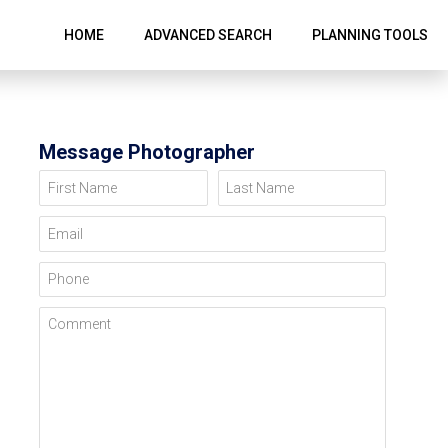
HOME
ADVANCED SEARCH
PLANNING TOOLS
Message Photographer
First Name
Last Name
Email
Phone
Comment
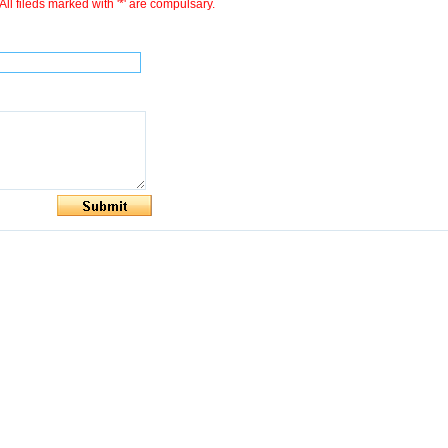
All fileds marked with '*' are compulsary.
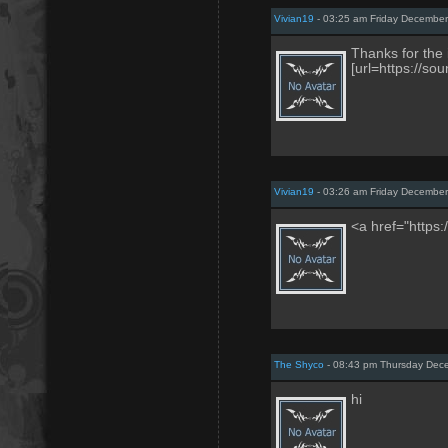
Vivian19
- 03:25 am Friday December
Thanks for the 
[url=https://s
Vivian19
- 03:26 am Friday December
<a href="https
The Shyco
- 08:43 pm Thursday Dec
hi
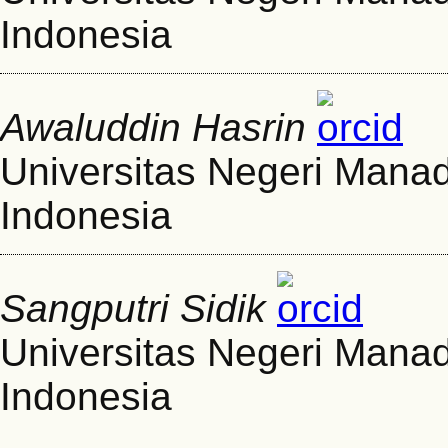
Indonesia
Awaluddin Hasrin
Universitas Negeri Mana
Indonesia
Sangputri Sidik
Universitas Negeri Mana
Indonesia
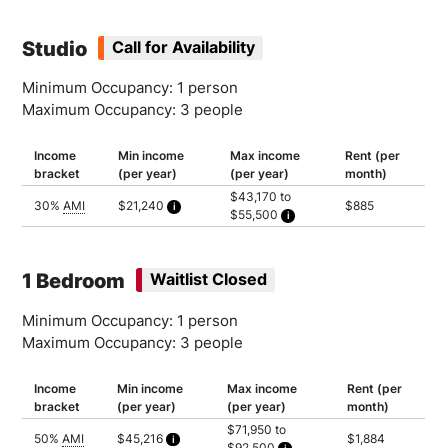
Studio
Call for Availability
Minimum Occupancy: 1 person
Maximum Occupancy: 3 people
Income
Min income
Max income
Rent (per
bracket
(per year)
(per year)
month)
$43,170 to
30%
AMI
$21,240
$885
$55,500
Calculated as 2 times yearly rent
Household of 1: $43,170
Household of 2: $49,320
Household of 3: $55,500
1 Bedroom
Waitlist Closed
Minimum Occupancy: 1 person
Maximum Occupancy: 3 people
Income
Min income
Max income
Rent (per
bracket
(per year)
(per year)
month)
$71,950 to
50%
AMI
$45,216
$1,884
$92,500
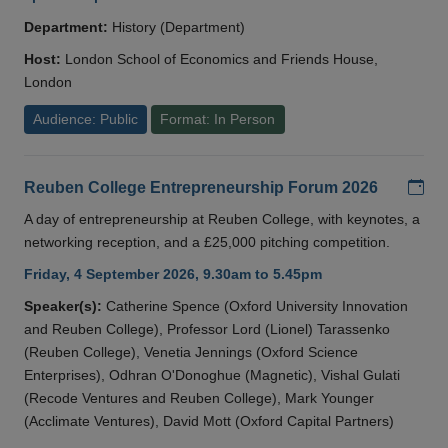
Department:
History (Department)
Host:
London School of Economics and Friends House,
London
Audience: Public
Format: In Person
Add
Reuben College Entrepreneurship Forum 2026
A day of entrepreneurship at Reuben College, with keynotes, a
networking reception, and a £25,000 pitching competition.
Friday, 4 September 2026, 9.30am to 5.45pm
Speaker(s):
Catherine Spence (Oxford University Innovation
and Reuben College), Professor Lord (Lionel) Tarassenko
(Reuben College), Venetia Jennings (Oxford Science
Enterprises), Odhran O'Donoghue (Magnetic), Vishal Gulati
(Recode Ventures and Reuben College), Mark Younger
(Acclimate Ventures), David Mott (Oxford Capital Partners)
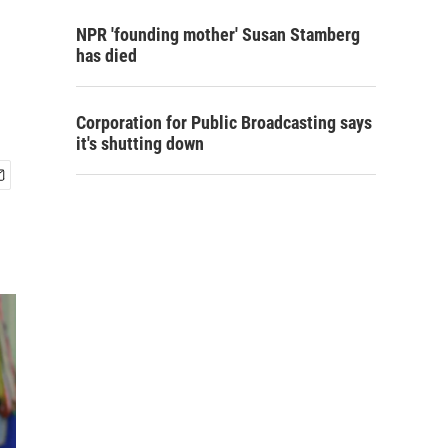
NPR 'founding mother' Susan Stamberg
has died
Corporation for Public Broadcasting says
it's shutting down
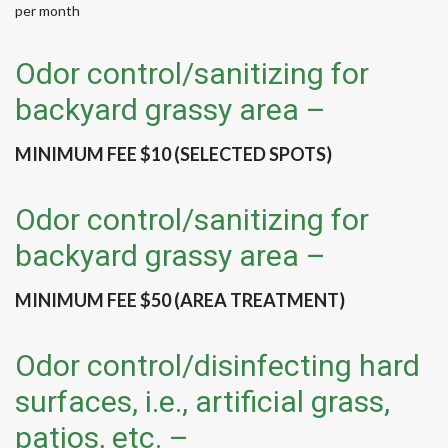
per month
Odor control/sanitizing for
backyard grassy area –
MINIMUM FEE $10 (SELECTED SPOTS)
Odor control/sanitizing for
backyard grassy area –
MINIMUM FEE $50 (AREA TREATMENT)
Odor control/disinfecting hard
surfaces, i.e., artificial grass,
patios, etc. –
______
- About this task
Take the listing above and restate it word for word, without its pictures.

- Exercise response
HOME
ADVANCED SEARCH
PLANNING TOOLS
Message Photographer
First Name
Last Name
Email
Phone
Comment
All fileds marked with '*' are compulsary.
Vivian19
- 03:25 am Friday December
Thanks for the 
[url=https://s
Vivian19
- 03:26 am Friday December
<a href="https
The Shyco
- 08:43 pm Thursday Dec
hi
Indonesia
Awaluddin Hasrin
Universitas Negeri Mana
Indonesia
Sangputri Sidik
Universitas Negeri Mana
Indonesia
Studio
Call for Availability
Minimum Occupancy: 1 person
Maximum Occupancy: 3 people
Income
Min income
Max income
Rent (per
bracket
(per year)
(per year)
month)
$43,170 to
30%
AMI
$21,240
$885
$55,500
Calculated as 2 times yearly rent
Household of 1: $43,170
Household of 2: $49,320
Household of 3: $55,500
1 Bedroom
Waitlist Closed
Minimum Occupancy: 1 person
Maximum Occupancy: 3 people
Income
Min income
Max income
Rent (per
bracket
(per year)
(per year)
month)
$71,950 to
50%
AMI
$45,216
$1,884
$92,500
Department:
History (Department)
Host:
London School of Economics and Friends House,
London
Audience: Public
Format: In Person
Add
Reuben College Entrepreneurship Forum 2026
A day of entrepreneurship at Reuben College, with keynotes, a
networking reception, and a £25,000 pitching competition.
Friday, 4 September 2026, 9.30am to 5.45pm
Speaker(s):
Catherine Spence (Oxford University Innovation
and Reuben College), Professor Lord (Lionel) Tarassenko
(Reuben College), Venetia Jennings (Oxford Science
Enterprises), Odhran O'Donoghue (Magnetic), Vishal Gulati
(Recode Ventures and Reuben College), Mark Younger
(Acclimate Ventures), David Mott (Oxford Capital Partners)
NPR 'founding mother' Susan Stamberg
has died
Corporation for Public Broadcasting says
it's shutting down
per month
Odor control/sanitizing for
backyard grassy area –
MINIMUM FEE $10 (SELECTED SPOTS)
Odor control/sanitizing for
backyard grassy area –
MINIMUM FEE $50 (AREA TREATMENT)
Odor control/disinfecting hard
surfaces, i.e., artificial grass,
patios, etc. –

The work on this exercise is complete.